The report presents a case study of BlueIndy’s an electric car sharing service implemented through a public-private partnership. It describes the following lessons learned regarding how government and the private sector can work together to expand electric mobility access:
- Build a strong public-private partnership to bring electric mobility to more people. The program was championed by Mayor Ballard whose team pulled together the key partners for vehicles and charging infrastructure with the backing of the city's chief executive. The local electric utility (IPL) helped lead the way on infrastructure to expand its electricity retail market while Bolloré provided the vehicles to expand the market for its EV technologies and car sharing services. Advocates say the program benefits the public by reducing the environmental impacts of transportation and the cost of mobility for users. With that strong support, the private entity overcame early public funding setbacks and committed a sizeable private investment to get the program off the ground.

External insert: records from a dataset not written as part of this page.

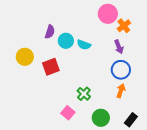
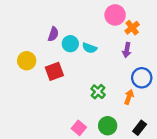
purple arrow: (119, 47) -> (127, 50), turned 32
blue circle: (121, 70) -> (142, 78), moved
green cross: (84, 94) -> (98, 92), moved
pink square: (68, 113) -> (79, 128), moved

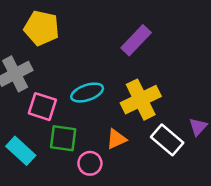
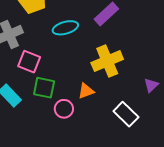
cyan ellipse: (87, 93) -> (65, 28), moved
white rectangle: (167, 140) -> (126, 114), moved

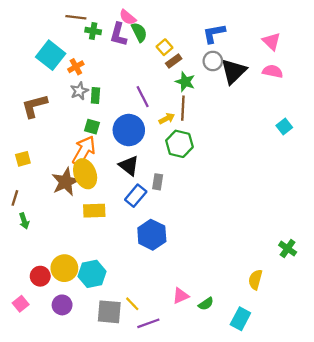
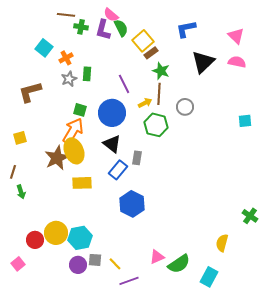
yellow square: (164, 47) -> (143, 41), size x1.5
cyan square: (51, 55) -> (44, 48), size x0.7
gray circle: (213, 61) -> (185, 107), moved
green rectangle: (95, 96) -> (87, 74), moved
cyan square: (284, 127) -> (245, 121), moved, turned 32
green semicircle: (206, 304) -> (179, 264), size x1.6
purple circle: (62, 305) -> (78, 265), moved
gray square: (109, 312) -> (95, 260), moved, size x0.6

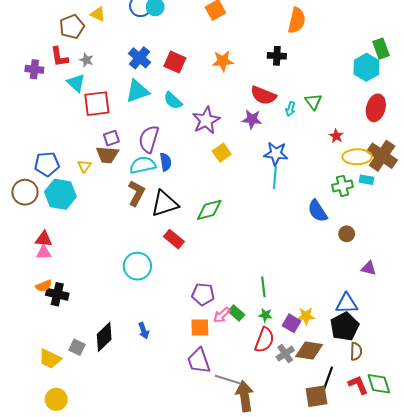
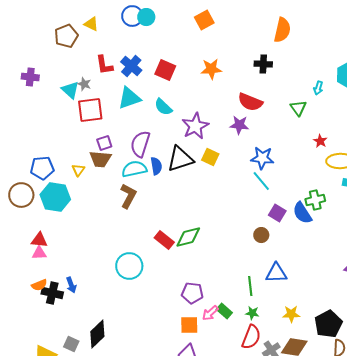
red L-shape: (59, 57) -> (104, 65), moved
gray star: (86, 60) -> (84, 84), moved
cyan arrow: (290, 109) -> (318, 88), moved
yellow square: (222, 153) -> (210, 157), turned -30
cyan line: (275, 178) -> (261, 181), turned -45
green cross: (342, 186) -> (315, 200), moved
black triangle: (164, 204) -> (180, 159), moved
green diamond: (209, 210) -> (188, 237), moved
brown circle: (347, 234) -> (261, 235), moved
blue triangle: (347, 304) -> (276, 273), moved
purple square: (291, 323) -> (277, 213), moved
blue arrow: (144, 331) -> (71, 285), moved

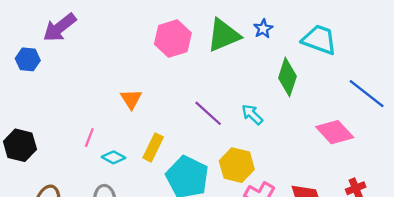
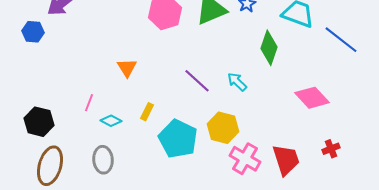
blue line: (367, 94) -> (341, 40), moved
black hexagon: (20, 145) -> (39, 122), moved
yellow rectangle: (153, 147) -> (147, 112), size x0.7

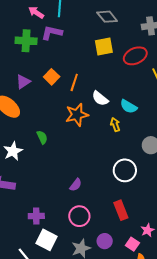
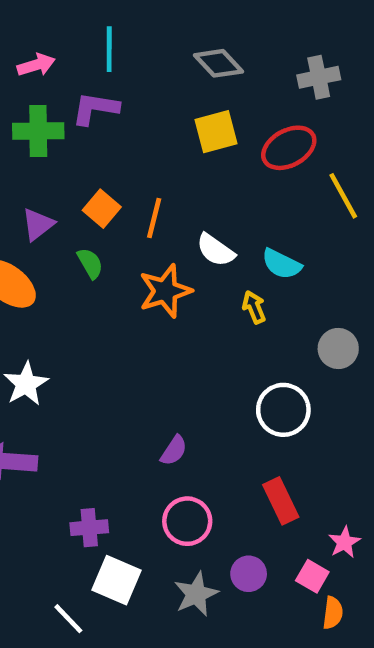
pink arrow: (36, 12) -> (36, 65), moved, turned 133
green semicircle: (42, 137) -> (90, 263), moved

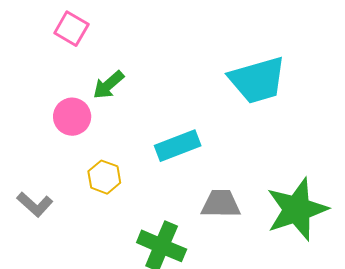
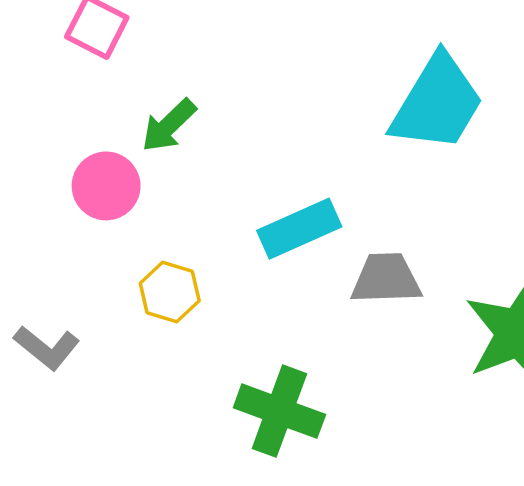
cyan trapezoid: (257, 80) -> (437, 103), turned -40
gray trapezoid: (221, 204) -> (386, 279), moved

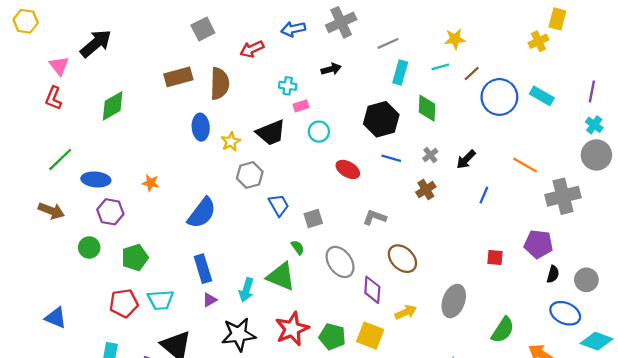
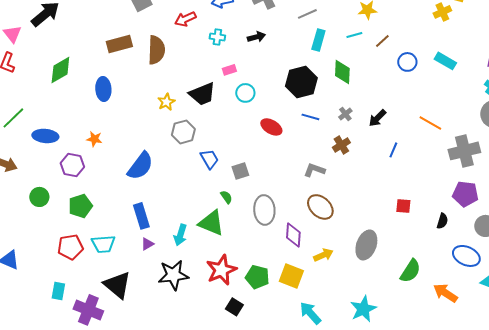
cyan cross: (288, 86) -> (217, 37), moved
blue circle: (499, 97) -> (407, 62), size x0.6
blue ellipse: (201, 127) -> (103, 89), moved
purple hexagon: (110, 212) -> (72, 165), moved
gray L-shape: (375, 217) -> (314, 170), moved
purple pentagon: (538, 244) -> (465, 194), moved
gray ellipse: (340, 262) -> (264, 210), turned 32
black semicircle: (553, 274) -> (442, 221), moved

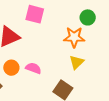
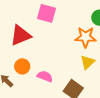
pink semicircle: (33, 68) -> (45, 76), moved

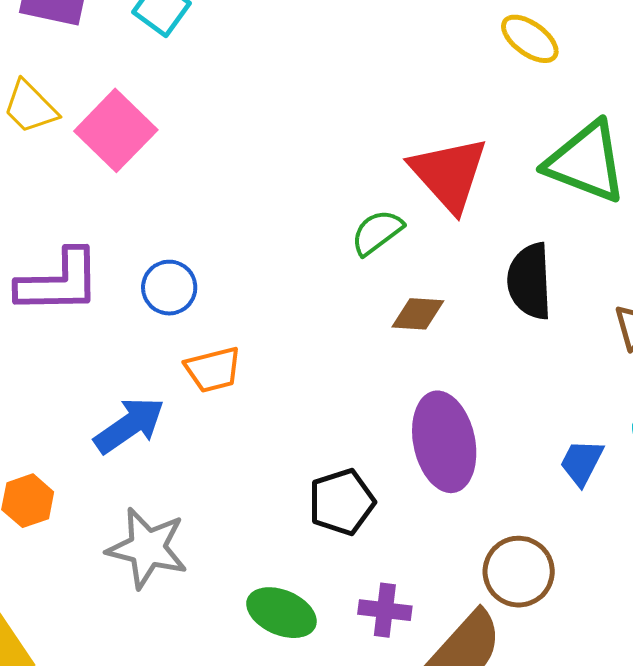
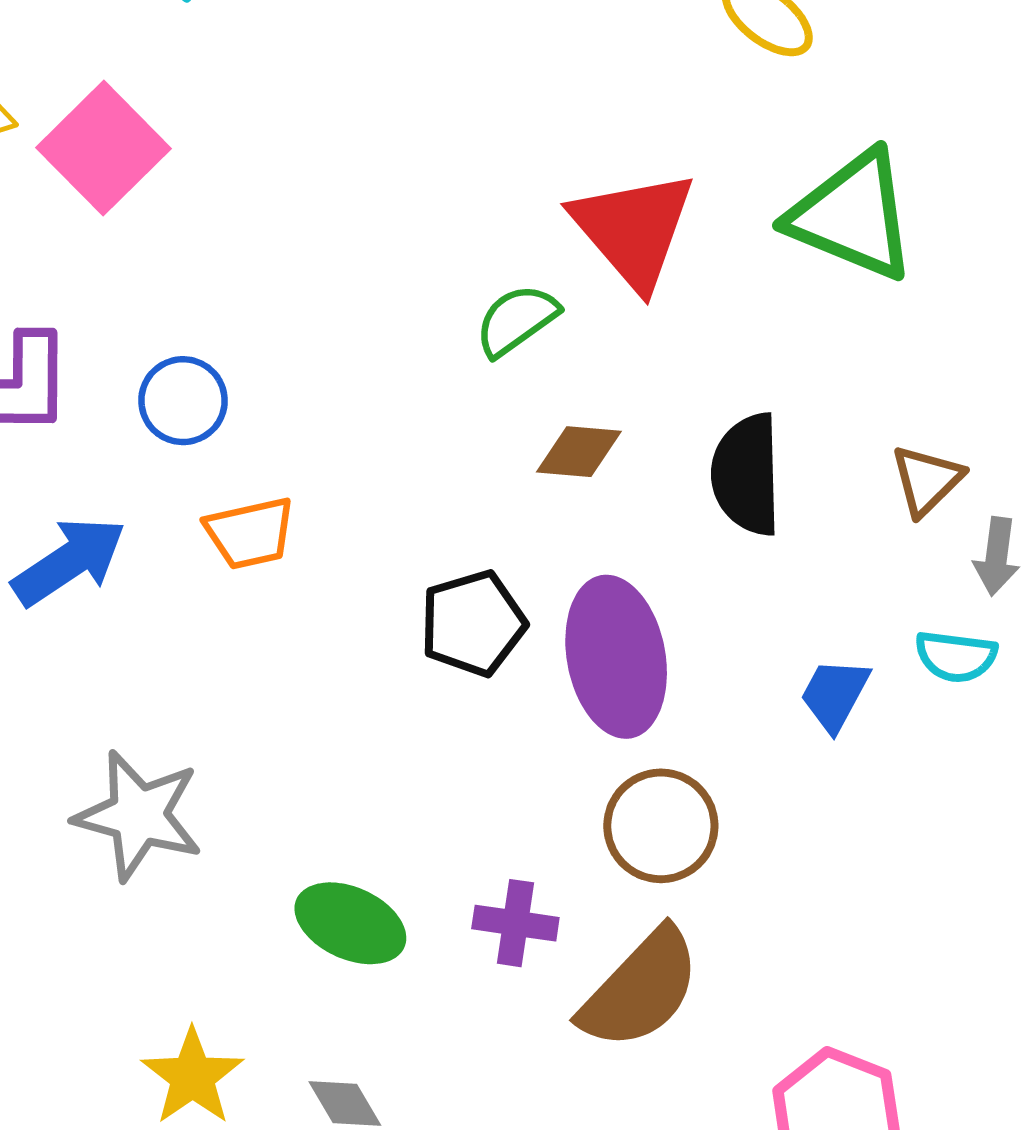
black semicircle: (530, 281) -> (747, 475), moved
blue arrow: (129, 425) -> (69, 561), moved
black pentagon: (342, 502) -> (473, 623), moved
brown circle: (519, 572) -> (661, 826), moved

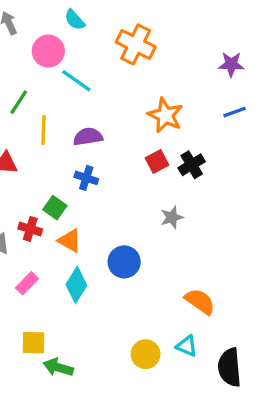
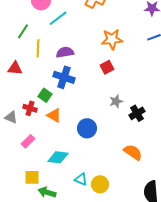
cyan line: (76, 81) -> (58, 18), turned -72
orange star: (165, 115) -> (112, 39), turned -30
black cross: (192, 165) -> (137, 113), moved
blue cross: (86, 178) -> (64, 77), size x1.5
cyan diamond: (76, 285) -> (58, 157), moved, turned 65
cyan triangle: (187, 346) -> (81, 179), moved

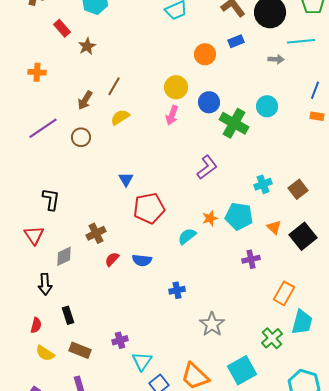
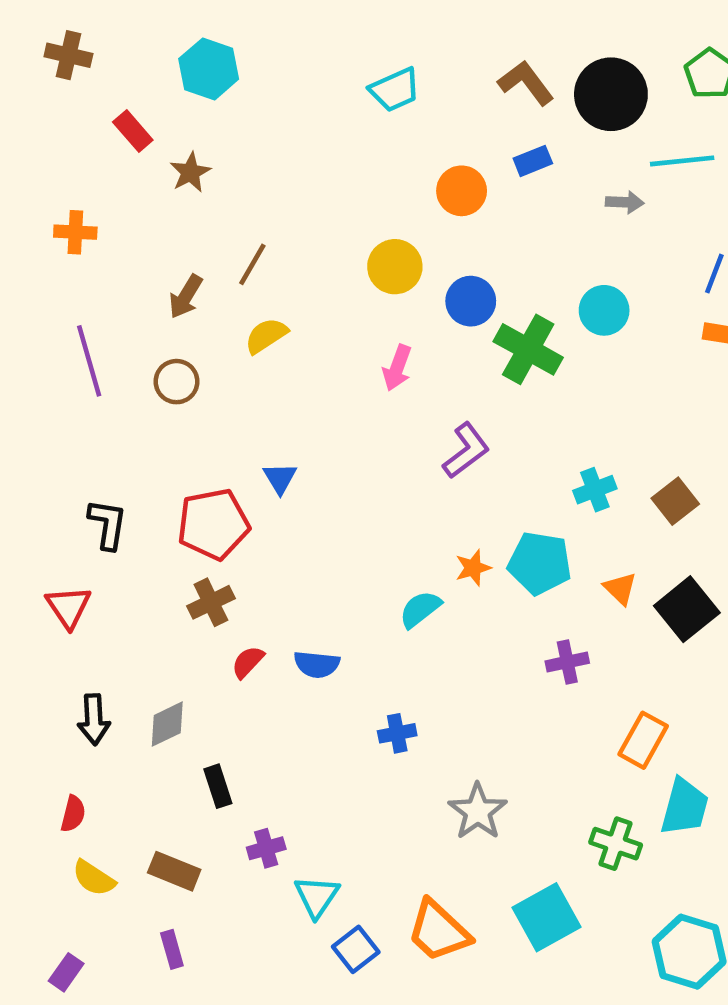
pink arrow: (172, 115) -> (397, 368), moved
purple line: (43, 128) -> (89, 361), turned -72
red pentagon: (149, 208) -> (213, 524), moved
gray diamond: (64, 256) -> (167, 724), moved
black rectangle: (68, 315) -> (218, 786), moved
green cross: (272, 338) -> (616, 844), turned -30

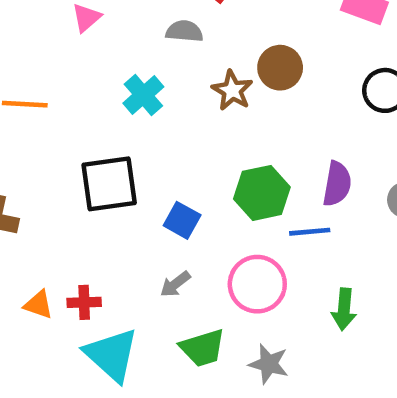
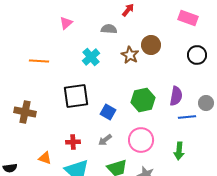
blue line: (310, 232) -> (187, 117), moved
red cross: (84, 302) -> (73, 142), moved
orange triangle: (39, 305) -> (45, 158), moved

- Start with the urban core and expanding outward. BlueIndy began operating in the urban core to demonstrate to city dwellers and visitors that an EV carshare program was a viable transportation option. The BlueIndy program gained traction in its first year by successfully attracting members and continuing to push forward to deploy additional stations.
- Articulate the value proposition of EVs, especially the benefits of transportation electrification to ratepayers to attain broad public support. In April 2014, the Indiana Utility Regulatory Commission denied BlueIndy and IPL funding for $12.3 million installation of charging stations and kiosks for BlueIndy, approving only a $3.7 million investment in upgrades to distribution infrastructure. A study on the potential benefits of EV adoption through higher utilization of existing assets could have helped make the case for more public investment.
- Strive to attain broad support from a broad base of local public officials before launch. BlueIndy was closely identified with Mayor Ballard’s initiatives to reduce the city’s dependence on petroleum. The Indianapolis City Council claimed the Mayor’s office developed the program without its consultation, culminating in a lawsuit against the city over the project’s bid process and budget appropriations. The lawsuit was later dropped. Greater engagement with the city council, and potentially other public officials, could have resulted in a smoother rollout of the program.
- Engage with stakeholders early and frequently to build a stronger, more broadly supported program. During the regulatory proceeding, consumer groups stated that there was little consultation of the community and a lack of transparency surrounding the city’s negotiations with BlueIndy, resulting in charging station siting becoming a major point of contention, with critics saying that BlueIndy stations occupy valuable parking spots. A new agreement between the city and BlueIndy allows the city to relocate up to seven stations if businesses are suffering financially because of them. Earlier consultation with local stakeholders might have prevented this issue from developing.